24. Como salientam as Recorrentes, a questão decidenda essencial no presente recurso é saber qual o momento em que deve fixar-se o termo inicial do prazo de prescrição de 3 anos, isto é, saber em que momento se considera que as Autoras e Recorridas tiveram conhecimento do seu (alegado) direito.
25. Segundo o entendimento das Recorrentes, o termo inicial coincide com o dia 10-11-2017, “data em que as Autoras e Recorridas terão conhecido materialmente o acórdão arbitral e em que deram execução ao mesmo, nos termos que alegam na Petição Inicial, porque a execução pressupõe o conhecimento.” A prescrição do suposto direito à indemnização das Autoras ocorreu, pois, pelo menos, em 30-06-2021 (computada a suspensão dos prazos de prescrição prevista na Lei 1-A/2020, de 19 de março, alterada pelas Leis 16/2020, de 29 de maio, 4-B/2021, de 1 de fevereiro e 13- B/2021, de 5 de abril), data desde a qual se encontra prescrito qualquer direito a uma indemnização a que as Recorridas pudessem aspirar.
26. Subsidiariamente, as Recorrentes defendem que o termo inicial coincide com a data do conhecimento pelas Recorridas do Ac. TRL de 21-06-2018 que revogou a providência cautelar por falta de verificação do fumus boni iuris, ou com o trânsito em julgado deste acórdão.
27. As Recorridas divergem deste entendimento, concordando com o entendimento do tribunal a quo.
Apreciação deste tribunal
28. Como é sabido a prescrição é um meio de defesa do devedor. Este meio de defesa constitui uma penalização pelo não exercício do direito e funda-se, portanto, na inércia do respetivo titular.
29. O tribunal a quo considerou o termo inicial do prazo de prescrição o dia 04-02-2021, consignando, além do mais, o seguinte:
“Mostra-se consensual que nos encontramos no âmbito da responsabilidade civil extracontratual (art.º 483.º, n.º 1 do C. Civil), pelo que temos por certo estar o direito de indemnização exercitado pelas AA. sujeito ao regime de prescrição previsto no art.º 498.º, n.º 1 do C. Civil (…).
(…)
Aqui chegados parece-nos de meridiana evidência que o conhecimento desse direito por banda das AA, não ocorreu, nem poderia ter ocorrido, com a suspensão da comercialização do medicamento Emtricitabina TD Mylan, nem com o conhecimento da revogação da providência cautelar, por acórdão do Tribunal da Relação de Lisboa de 21 de Junho de 2018 que não se pronunciou sobre a nulidade do CCP 202.
Isto porque, em ambos os momentos, a providência cautelar não era ainda tida como injustificada e, consequentemente, não havia, por parte das Autoras, o conhecimento do seu direito, apenas se limitaram a obedecer à primeira decisão proferida pelo Tribunal arbitral, como era sua obrigação, a que acresce o facto da segunda decisão (proferida pelo Tribunal da Relação de Lisboa) não lhe ter reconhecido o direito porque não conheceu de mérito a questão da invocada nulidade do CCP 202, ali alegado pelas ora AA.
Concorda-se com as AA, quando afirmam que tomaram apenas conhecimento do seu direito a uma eventual indemnização quando a decisão que declarou o CCP 202 nulo transitou em julgado, pois foi aí que obtiveram conhecimento de que o decretamento da providência foi, de facto, injustificado.

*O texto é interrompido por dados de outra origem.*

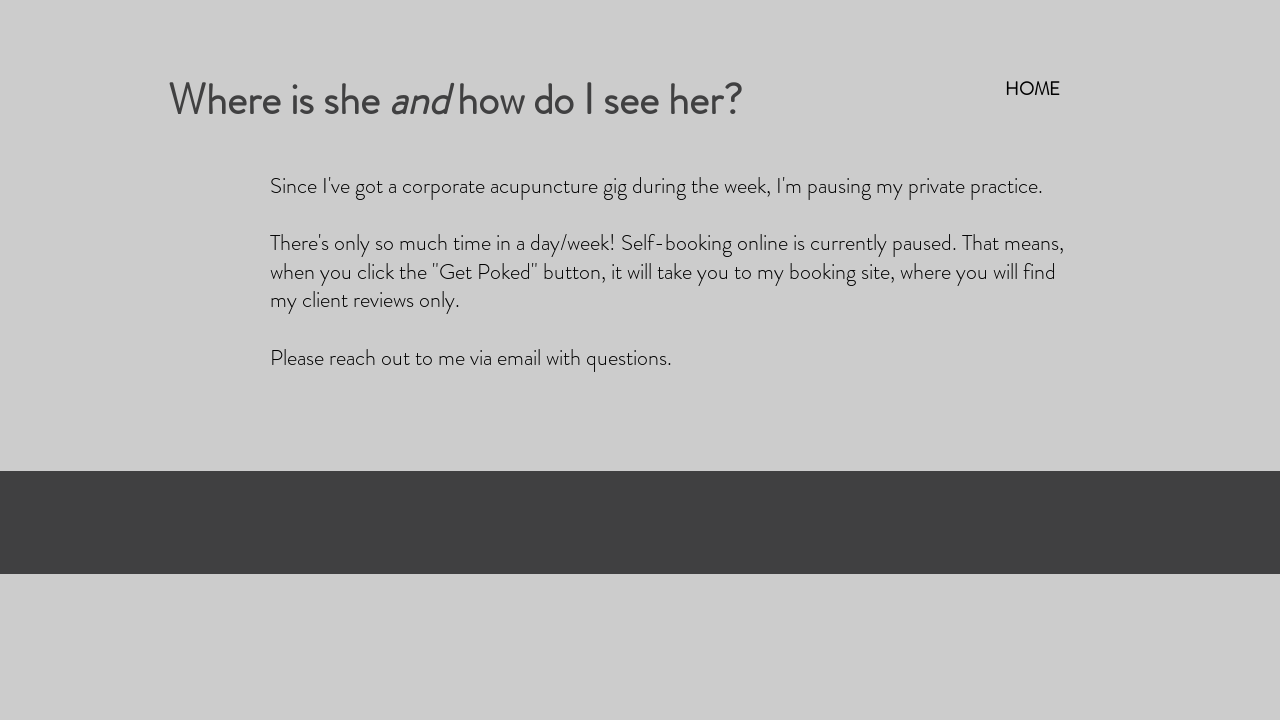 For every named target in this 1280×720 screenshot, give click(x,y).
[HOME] (1032, 90)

Foi apenas nesse momento que foi reconhecida a nulidade do CCP 202, sendo certo que é este facto que torna injustificado o decretamento da providência cautelar arbitral à qual as AA. tiveram de obedecer.
Ora, tal decisão foi proferida no acórdão emitido na ação principal entre a Autora Viatris Santé (Mylan SAS) e a Ré Gilead Sciences, Inc, tendo essa decisão transitado em 04.02.2021.
É a partir desta data que se deve contar o termo inicial do prazo de prescrição em causa, ou seja, três anos, uma vez que é com o trânsito em julgado desta decisão que nasce na esfera jurídica das Autoras o direito a uma indemnização pois, nos termos do disposto no artigo 306.º do CC, sob a epígrafe “Início do curso da Prescrição”, nomeadamente através do seu n.º 1, 1.ª parte que estipula que O prazo da prescrição começa a correr quando o direito puder ser exercido e o direito das AA. radica na declaração de nulidade do CCP 202 que apenas operou com o trânsito em julgado do Acórdão que a declarou, isto é, em 04.02.2021.”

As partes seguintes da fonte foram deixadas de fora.